• TASK INSTRUCTIONS:
Set down each entry exactly as it stands, without altering a single character.

• ENTRIES SUPPLIED:
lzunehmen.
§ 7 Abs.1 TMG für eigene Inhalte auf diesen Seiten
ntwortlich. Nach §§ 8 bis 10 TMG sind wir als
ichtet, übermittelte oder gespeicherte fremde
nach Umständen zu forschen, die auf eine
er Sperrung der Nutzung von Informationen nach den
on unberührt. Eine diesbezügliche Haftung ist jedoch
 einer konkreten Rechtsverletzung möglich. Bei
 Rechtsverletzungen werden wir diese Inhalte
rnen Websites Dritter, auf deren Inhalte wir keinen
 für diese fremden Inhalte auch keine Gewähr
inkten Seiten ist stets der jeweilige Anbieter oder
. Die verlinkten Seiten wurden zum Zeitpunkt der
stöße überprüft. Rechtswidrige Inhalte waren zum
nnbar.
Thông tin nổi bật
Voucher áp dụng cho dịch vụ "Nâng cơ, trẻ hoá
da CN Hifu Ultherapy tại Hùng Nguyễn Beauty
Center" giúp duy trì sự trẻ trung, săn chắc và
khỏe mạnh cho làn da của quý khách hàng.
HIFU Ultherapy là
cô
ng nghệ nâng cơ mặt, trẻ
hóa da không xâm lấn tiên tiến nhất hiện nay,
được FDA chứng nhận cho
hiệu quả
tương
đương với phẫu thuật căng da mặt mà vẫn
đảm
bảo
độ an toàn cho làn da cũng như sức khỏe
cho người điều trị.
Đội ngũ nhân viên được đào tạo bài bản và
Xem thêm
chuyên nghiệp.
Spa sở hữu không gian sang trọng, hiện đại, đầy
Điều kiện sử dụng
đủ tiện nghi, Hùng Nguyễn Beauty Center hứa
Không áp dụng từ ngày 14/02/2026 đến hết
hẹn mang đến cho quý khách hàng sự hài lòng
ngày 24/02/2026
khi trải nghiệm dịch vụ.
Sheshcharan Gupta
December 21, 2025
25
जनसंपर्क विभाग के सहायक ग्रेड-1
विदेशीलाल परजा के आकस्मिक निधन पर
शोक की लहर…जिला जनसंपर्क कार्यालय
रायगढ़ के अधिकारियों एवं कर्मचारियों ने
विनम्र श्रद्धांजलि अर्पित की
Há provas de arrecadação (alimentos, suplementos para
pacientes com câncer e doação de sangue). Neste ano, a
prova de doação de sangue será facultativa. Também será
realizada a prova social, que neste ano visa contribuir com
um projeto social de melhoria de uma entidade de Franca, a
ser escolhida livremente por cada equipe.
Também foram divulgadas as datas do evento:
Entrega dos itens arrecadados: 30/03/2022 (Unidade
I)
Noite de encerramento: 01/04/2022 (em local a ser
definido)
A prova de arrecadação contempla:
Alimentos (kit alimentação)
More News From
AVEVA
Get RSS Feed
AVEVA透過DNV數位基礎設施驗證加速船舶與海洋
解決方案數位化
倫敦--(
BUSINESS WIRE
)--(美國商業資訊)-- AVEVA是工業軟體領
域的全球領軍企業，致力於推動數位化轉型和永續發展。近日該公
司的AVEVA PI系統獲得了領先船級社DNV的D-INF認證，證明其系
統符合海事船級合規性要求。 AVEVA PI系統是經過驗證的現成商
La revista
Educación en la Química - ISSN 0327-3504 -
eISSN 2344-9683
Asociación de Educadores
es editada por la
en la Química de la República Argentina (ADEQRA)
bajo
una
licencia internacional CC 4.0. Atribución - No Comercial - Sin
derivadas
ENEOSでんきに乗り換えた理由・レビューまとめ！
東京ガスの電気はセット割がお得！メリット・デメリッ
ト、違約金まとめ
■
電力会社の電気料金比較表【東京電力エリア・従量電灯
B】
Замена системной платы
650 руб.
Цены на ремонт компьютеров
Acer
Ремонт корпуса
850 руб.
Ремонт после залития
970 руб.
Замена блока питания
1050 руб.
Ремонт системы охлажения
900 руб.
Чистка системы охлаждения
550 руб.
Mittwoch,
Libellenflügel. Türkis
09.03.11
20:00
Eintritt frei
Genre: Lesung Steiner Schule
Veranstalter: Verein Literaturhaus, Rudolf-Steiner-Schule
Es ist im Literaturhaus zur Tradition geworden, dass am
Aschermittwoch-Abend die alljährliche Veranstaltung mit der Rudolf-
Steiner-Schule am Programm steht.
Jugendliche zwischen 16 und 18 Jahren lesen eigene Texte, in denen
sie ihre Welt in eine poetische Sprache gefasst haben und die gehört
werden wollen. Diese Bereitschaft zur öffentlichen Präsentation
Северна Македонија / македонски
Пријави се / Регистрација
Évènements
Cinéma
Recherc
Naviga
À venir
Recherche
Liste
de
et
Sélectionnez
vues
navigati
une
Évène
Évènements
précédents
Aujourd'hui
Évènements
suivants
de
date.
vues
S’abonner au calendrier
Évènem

• SOLUTION:
lzunehmen.
§ 7 Abs.1 TMG für eigene Inhalte auf diesen Seiten
ntwortlich. Nach §§ 8 bis 10 TMG sind wir als
ichtet, übermittelte oder gespeicherte fremde
nach Umständen zu forschen, die auf eine
er Sperrung der Nutzung von Informationen nach den
on unberührt. Eine diesbezügliche Haftung ist jedoch
 einer konkreten Rechtsverletzung möglich. Bei
 Rechtsverletzungen werden wir diese Inhalte
rnen Websites Dritter, auf deren Inhalte wir keinen
 für diese fremden Inhalte auch keine Gewähr
inkten Seiten ist stets der jeweilige Anbieter oder
. Die verlinkten Seiten wurden zum Zeitpunkt der
stöße überprüft. Rechtswidrige Inhalte waren zum
nnbar.
Thông tin nổi bật
Voucher áp dụng cho dịch vụ "Nâng cơ, trẻ hoá
da CN Hifu Ultherapy tại Hùng Nguyễn Beauty
Center" giúp duy trì sự trẻ trung, săn chắc và
khỏe mạnh cho làn da của quý khách hàng.
HIFU Ultherapy là
cô
ng nghệ nâng cơ mặt, trẻ
hóa da không xâm lấn tiên tiến nhất hiện nay,
được FDA chứng nhận cho
hiệu quả
tương
đương với phẫu thuật căng da mặt mà vẫn
đảm
bảo
độ an toàn cho làn da cũng như sức khỏe
cho người điều trị.
Đội ngũ nhân viên được đào tạo bài bản và
Xem thêm
chuyên nghiệp.
Spa sở hữu không gian sang trọng, hiện đại, đầy
Điều kiện sử dụng
đủ tiện nghi, Hùng Nguyễn Beauty Center hứa
Không áp dụng từ ngày 14/02/2026 đến hết
hẹn mang đến cho quý khách hàng sự hài lòng
ngày 24/02/2026
khi trải nghiệm dịch vụ.
Sheshcharan Gupta
December 21, 2025
25
जनसंपर्क विभाग के सहायक ग्रेड-1
विदेशीलाल परजा के आकस्मिक निधन पर
शोक की लहर…जिला जनसंपर्क कार्यालय
रायगढ़ के अधिकारियों एवं कर्मचारियों ने
विनम्र श्रद्धांजलि अर्पित की
Há provas de arrecadação (alimentos, suplementos para
pacientes com câncer e doação de sangue). Neste ano, a
prova de doação de sangue será facultativa. Também será
realizada a prova social, que neste ano visa contribuir com
um projeto social de melhoria de uma entidade de Franca, a
ser escolhida livremente por cada equipe.
Também foram divulgadas as datas do evento:
Entrega dos itens arrecadados: 30/03/2022 (Unidade
I)
Noite de encerramento: 01/04/2022 (em local a ser
definido)
A prova de arrecadação contempla:
Alimentos (kit alimentação)
More News From
AVEVA
Get RSS Feed
AVEVA透過DNV數位基礎設施驗證加速船舶與海洋
解決方案數位化
倫敦--(
BUSINESS WIRE
)--(美國商業資訊)-- AVEVA是工業軟體領
域的全球領軍企業，致力於推動數位化轉型和永續發展。近日該公
司的AVEVA PI系統獲得了領先船級社DNV的D-INF認證，證明其系
統符合海事船級合規性要求。 AVEVA PI系統是經過驗證的現成商
La revista
Educación en la Química - ISSN 0327-3504 -
eISSN 2344-9683
Asociación de Educadores
es editada por la
en la Química de la República Argentina (ADEQRA)
bajo
una
licencia internacional CC 4.0. Atribución - No Comercial - Sin
derivadas
ENEOSでんきに乗り換えた理由・レビューまとめ！
東京ガスの電気はセット割がお得！メリット・デメリッ
ト、違約金まとめ
■
電力会社の電気料金比較表【東京電力エリア・従量電灯
B】
Замена системной платы
650 руб.
Цены на ремонт компьютеров
Acer
Ремонт корпуса
850 руб.
Ремонт после залития
970 руб.
Замена блока питания
1050 руб.
Ремонт системы охлажения
900 руб.
Чистка системы охлаждения
550 руб.
Mittwoch,
Libellenflügel. Türkis
09.03.11
20:00
Eintritt frei
Genre: Lesung Steiner Schule
Veranstalter: Verein Literaturhaus, Rudolf-Steiner-Schule
Es ist im Literaturhaus zur Tradition geworden, dass am
Aschermittwoch-Abend die alljährliche Veranstaltung mit der Rudolf-
Steiner-Schule am Programm steht.
Jugendliche zwischen 16 und 18 Jahren lesen eigene Texte, in denen
sie ihre Welt in eine poetische Sprache gefasst haben und die gehört
werden wollen. Diese Bereitschaft zur öffentlichen Präsentation
Северна Македонија / македонски
Пријави се / Регистрација
Évènements
Cinéma
Recherc
Naviga
À venir
Recherche
Liste
de
et
Sélectionnez
vues
navigati
une
Évène
Évènements
précédents
Aujourd'hui
Évènements
suivants
de
date.
vues
S’abonner au calendrier
Évènem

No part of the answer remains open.